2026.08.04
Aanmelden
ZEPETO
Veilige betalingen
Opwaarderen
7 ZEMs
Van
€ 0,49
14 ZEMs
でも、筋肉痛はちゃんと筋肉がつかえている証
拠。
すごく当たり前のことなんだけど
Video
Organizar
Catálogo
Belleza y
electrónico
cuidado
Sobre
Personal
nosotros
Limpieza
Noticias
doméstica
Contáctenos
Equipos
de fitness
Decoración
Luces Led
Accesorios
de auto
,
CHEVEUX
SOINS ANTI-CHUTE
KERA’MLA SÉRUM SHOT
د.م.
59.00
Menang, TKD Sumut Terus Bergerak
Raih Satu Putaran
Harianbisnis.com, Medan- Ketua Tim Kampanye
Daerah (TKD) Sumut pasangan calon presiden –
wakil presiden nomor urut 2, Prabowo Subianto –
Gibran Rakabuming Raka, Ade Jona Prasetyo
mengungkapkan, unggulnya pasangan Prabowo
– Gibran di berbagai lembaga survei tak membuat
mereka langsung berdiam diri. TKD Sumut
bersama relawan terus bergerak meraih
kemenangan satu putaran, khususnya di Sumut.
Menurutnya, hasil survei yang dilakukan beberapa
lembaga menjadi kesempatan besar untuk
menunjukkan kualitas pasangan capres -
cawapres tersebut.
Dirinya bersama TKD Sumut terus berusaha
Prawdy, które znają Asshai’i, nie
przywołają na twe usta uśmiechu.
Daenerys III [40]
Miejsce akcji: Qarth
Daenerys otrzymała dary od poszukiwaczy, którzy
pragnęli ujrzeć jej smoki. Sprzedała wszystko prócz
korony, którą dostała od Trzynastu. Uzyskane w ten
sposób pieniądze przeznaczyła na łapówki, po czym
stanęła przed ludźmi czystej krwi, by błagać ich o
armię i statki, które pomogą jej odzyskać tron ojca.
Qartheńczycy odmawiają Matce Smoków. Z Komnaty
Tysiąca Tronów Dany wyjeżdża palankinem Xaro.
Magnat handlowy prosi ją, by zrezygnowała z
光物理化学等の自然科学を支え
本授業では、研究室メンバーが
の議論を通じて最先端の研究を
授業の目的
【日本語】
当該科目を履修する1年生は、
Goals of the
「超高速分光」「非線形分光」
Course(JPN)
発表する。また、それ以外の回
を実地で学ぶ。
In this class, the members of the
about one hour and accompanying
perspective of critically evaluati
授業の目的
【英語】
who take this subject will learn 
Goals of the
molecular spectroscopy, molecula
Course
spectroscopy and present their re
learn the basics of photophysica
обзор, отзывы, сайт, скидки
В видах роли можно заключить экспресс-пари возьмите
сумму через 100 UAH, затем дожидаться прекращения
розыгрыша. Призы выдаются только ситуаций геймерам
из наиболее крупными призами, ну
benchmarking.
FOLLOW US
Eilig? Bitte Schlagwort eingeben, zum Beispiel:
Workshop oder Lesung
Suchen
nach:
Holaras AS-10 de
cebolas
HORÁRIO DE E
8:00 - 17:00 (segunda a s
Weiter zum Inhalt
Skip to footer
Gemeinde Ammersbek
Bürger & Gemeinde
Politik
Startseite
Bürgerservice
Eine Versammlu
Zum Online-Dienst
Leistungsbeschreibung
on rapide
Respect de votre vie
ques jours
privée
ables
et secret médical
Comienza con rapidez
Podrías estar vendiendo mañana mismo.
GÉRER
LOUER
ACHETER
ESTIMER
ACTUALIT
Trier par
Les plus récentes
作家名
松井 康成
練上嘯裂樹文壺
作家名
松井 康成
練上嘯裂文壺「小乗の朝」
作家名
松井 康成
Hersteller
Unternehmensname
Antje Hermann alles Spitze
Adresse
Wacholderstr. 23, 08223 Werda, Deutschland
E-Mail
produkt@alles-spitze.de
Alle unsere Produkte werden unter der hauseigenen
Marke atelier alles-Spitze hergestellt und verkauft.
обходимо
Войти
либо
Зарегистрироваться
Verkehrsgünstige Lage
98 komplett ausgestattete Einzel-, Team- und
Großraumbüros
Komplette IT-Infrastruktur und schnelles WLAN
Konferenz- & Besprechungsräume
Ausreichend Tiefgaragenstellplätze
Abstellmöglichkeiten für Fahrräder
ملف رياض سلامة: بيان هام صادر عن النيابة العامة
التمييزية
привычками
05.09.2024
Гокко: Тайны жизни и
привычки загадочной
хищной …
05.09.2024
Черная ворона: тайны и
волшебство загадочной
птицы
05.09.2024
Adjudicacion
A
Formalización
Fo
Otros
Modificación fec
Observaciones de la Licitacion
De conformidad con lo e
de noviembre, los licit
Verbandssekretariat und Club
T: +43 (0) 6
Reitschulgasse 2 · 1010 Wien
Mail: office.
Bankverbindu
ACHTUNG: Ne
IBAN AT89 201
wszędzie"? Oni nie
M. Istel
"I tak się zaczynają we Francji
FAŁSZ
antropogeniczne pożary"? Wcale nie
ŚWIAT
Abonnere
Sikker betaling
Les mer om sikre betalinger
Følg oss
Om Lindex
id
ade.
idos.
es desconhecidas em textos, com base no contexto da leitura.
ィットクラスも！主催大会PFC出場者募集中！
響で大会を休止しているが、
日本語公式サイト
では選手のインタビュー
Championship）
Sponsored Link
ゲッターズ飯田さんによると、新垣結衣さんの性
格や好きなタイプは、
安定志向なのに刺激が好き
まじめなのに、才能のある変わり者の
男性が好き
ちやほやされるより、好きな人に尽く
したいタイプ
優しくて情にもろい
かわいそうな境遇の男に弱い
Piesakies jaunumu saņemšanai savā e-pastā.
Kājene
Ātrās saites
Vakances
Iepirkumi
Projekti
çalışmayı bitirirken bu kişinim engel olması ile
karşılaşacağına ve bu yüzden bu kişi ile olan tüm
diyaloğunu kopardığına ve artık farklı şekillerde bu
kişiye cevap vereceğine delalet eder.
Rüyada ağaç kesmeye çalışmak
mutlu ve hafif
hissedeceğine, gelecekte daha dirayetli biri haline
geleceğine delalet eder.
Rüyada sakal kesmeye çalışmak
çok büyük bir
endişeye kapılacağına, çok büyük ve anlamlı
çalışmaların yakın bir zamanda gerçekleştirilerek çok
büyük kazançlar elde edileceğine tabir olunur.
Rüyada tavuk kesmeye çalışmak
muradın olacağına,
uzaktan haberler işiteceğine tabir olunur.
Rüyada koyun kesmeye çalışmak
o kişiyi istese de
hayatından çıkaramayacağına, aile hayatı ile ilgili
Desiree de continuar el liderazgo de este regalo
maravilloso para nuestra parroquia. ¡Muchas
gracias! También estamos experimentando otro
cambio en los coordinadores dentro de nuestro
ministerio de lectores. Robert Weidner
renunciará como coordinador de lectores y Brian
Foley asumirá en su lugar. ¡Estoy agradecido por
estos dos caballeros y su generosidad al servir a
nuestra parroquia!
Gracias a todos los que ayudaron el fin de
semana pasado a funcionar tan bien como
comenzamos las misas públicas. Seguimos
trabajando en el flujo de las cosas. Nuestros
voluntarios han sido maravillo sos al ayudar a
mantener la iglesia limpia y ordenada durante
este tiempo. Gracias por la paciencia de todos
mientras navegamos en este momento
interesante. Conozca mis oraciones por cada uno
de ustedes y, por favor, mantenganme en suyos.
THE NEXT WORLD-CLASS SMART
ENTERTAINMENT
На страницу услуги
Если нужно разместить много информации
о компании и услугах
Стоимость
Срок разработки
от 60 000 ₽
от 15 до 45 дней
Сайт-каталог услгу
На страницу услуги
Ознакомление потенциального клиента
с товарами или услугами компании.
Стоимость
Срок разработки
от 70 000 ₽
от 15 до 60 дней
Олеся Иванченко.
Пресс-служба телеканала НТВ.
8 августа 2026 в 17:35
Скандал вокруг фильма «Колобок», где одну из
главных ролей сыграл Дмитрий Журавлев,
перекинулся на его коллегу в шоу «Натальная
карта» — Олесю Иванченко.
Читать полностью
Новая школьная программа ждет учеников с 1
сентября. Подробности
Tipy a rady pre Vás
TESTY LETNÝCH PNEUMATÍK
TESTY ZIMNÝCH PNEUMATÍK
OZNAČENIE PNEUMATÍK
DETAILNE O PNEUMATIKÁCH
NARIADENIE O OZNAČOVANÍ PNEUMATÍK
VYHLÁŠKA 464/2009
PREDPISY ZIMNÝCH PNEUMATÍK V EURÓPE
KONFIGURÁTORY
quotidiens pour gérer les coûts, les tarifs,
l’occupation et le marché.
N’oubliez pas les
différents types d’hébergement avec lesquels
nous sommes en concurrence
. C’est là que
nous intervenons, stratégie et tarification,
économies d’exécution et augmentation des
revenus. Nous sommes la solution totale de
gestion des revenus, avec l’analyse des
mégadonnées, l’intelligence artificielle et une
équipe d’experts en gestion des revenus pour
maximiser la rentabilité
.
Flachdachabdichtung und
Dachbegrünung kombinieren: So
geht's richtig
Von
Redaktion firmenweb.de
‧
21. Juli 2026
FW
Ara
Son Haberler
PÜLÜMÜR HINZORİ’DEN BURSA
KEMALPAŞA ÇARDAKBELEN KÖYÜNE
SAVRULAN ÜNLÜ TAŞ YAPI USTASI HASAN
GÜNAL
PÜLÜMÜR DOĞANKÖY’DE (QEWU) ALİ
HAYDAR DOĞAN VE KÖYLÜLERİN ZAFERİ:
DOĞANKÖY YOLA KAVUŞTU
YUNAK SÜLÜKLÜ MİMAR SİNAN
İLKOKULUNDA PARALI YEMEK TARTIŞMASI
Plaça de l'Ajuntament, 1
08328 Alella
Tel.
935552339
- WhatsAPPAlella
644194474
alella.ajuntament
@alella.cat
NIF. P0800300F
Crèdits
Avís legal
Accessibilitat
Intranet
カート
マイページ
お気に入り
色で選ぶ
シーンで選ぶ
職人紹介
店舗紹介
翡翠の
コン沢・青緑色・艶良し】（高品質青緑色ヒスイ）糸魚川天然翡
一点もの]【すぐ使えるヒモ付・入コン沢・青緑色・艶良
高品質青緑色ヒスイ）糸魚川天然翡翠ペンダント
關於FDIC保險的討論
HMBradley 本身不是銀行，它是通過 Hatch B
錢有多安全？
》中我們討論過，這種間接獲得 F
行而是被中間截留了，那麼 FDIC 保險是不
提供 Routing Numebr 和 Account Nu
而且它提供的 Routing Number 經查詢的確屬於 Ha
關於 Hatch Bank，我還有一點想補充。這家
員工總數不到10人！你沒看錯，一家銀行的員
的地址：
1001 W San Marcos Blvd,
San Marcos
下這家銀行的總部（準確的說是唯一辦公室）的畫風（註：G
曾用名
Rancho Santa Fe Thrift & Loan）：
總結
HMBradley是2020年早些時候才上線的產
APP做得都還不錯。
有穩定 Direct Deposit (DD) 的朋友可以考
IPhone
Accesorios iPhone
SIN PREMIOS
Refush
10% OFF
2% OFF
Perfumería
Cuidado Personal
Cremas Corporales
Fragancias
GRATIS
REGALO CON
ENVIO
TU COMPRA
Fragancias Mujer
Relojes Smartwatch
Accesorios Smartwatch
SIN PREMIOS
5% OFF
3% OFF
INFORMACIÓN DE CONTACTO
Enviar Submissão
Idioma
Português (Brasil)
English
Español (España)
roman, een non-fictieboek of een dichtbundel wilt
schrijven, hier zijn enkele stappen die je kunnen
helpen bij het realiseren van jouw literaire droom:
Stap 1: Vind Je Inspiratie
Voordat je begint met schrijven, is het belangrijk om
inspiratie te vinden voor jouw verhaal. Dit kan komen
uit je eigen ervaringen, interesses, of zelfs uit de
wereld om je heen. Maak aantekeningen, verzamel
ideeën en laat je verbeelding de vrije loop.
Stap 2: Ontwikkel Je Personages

--

# What to work on:
Please report every line in the entries above that holds the string "Sumut".

# Response:
Menang, TKD Sumut Terus Bergerak
Daerah (TKD) Sumut pasangan calon presiden –
mereka langsung berdiam diri. TKD Sumut
kemenangan satu putaran, khususnya di Sumut.
Dirinya bersama TKD Sumut terus berusaha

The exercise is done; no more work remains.